Bespoke 'web-inject' software-for-sale threatens bank chaos

Cyber criminals are offering low priced and customisable ‘web-injects’ for malware, which a security expert warns could wreak havoc with banks.

An evolving underworld market for malware has shifted to start offering more targeted and often bespoke updates to commonly found malware like Zeus and SpyEye.

Known as web-injects, they are generally used to create fake web pages which pop up when a victim infected with malware uses online banking or makes a transaction.

Just like any market, that of malware and web-injects is subject to changes, and Trusteer has found that, while bulk pricing has been popular in the past, web-inject software writers are producing code with specific features.

For example, the webinjects that Trusteer has uncovered as available for purchase include the Balance Grabber, which captures balance information and sends that data back to the malware command and control server.
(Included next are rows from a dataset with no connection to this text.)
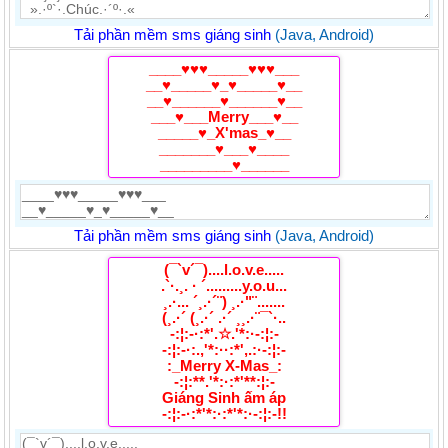
Tải phần mềm sms giáng sinh
(Java, Android)
____♥♥♥_____♥♥♥___
__♥_____♥_♥_____♥__
__♥______♥______♥__
___♥___Merry___♥__
_____♥_X'mas_♥__
_______♥___♥____
_________♥______
Tải phần mềm sms giáng sinh
(Java, Android)
(¯`v´¯)....l.o.v.e.....
.`·.¸. · ´.........y.o.u...
¸.·... ´¸.·´¨) ¸.·"¨.......
(¸.·´ (¸.·´ .·´ ¸¸.·¨¯`·..
-:¦:-·:*'.☆.'*:·-:¦:-
-:¦:-·:.,'*:··:*',.:·-:¦:-
:_Merry X-Mas_:
-:¦:**.'*:·:*'**:¦:-
Giáng Sinh ấm áp
-:¦:-·:*'*:·:*'*:·-:¦:-!!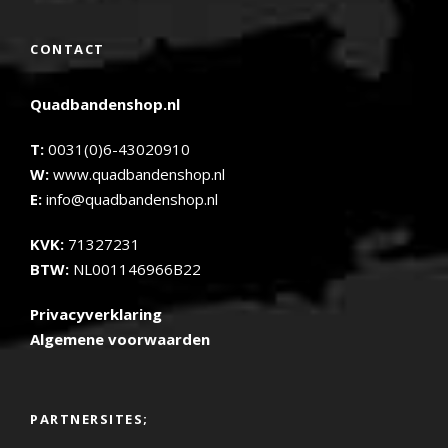
CONTACT
Quadbandenshop.nl
T:
0031(0)6-43020910
W:
www.quadbandenshop.nl
E:
info@quadbandenshop.nl
KVK:
71327231
BTW:
NL001146966B22
Privacyverklaring
Algemene voorwaarden
PARTNERSITES;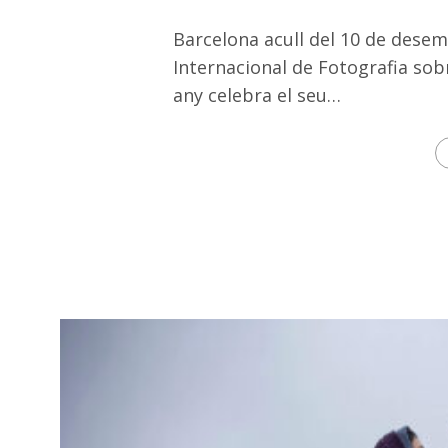
Barcelona acull del 10 de desem
Internacional de Fotografia sob
any celebra el seu…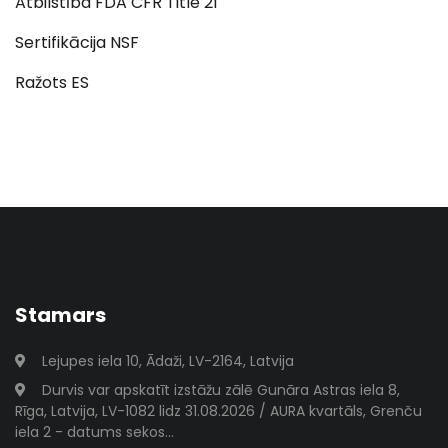
Atbilstība FDA CFR Title 21
Sertifikācija NSF
Ražots ES
Stamars
Lejupes iela 10, Ādaži, LV-2164, Latvija
Durvis var apskatīt izstāžu zālē Gunāra Astras iela 8,
Rīga, Latvija, LV-1082 lidz 31.08.2026 / AURA kvartāls, Grenču
iela 2 - datums sekos...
This will set back cyber criminals between $50 to $100.

A Balance Replacer can update the balance to hide the fraudulent transaction taking place – costing between $200 – $300.

The Additional Passwords mechanism asks for more passwords from a victim, costing up to $200, while the TAN Grabber can capture one-time passwords that are sometimes used by some banks to authorise online transactions.

According to Trusteer, cyber criminals are essentially aping traditional software vendors, offering an a la carte suite of pricing options.

While the move away from bulk buying to tailor made web-injects means more cost, the customised software is also becoming more readily available – and cheaper.

This greater availability and improved ability to narrow attack areas is threatening to cause upheaval with financial defences.

According to George Tubin, Senior Security Analyst with Trusteer, many banks could find themselves at considerably greater risk than before.

“It is very concerning for a lot of banks which maybe haven’t been targeted before,” he said, speaking with TechEye. “Typically the malware will target larger institutions.”

“Now you can target almost any bank you want, you could target banks that previously haven’t been target,” he said. “These are often the ones that don’t have as good defences in places.”

Big high street banks tend to have very sophisticated fraud protection capabilities in place, so they are harder to attack, but many are not prepared for the kinds of targeted attacks they could come under.

“Criminals can now say which attack they want to use for each institution,” Tubin said.  “It definitely makes things more difficult for the financial institution.   This opens up the market for criminals.”

“They can go for institutions that aren’t as well protected and prepared for these types of attacks,” he said. “It could be just a matter of time, and it could be disastrous.”

It is the banks and the customers who must take preventative measures, as it is extremely difficult to police web-inject sales, even if they do appear to be sold openly on forums.

Policing is an ongoing battle. A lot of the players in this market are in geographies which are difficult to get to and police.  

“It is difficult to go after them, so they are relatively safe,” Tubin said.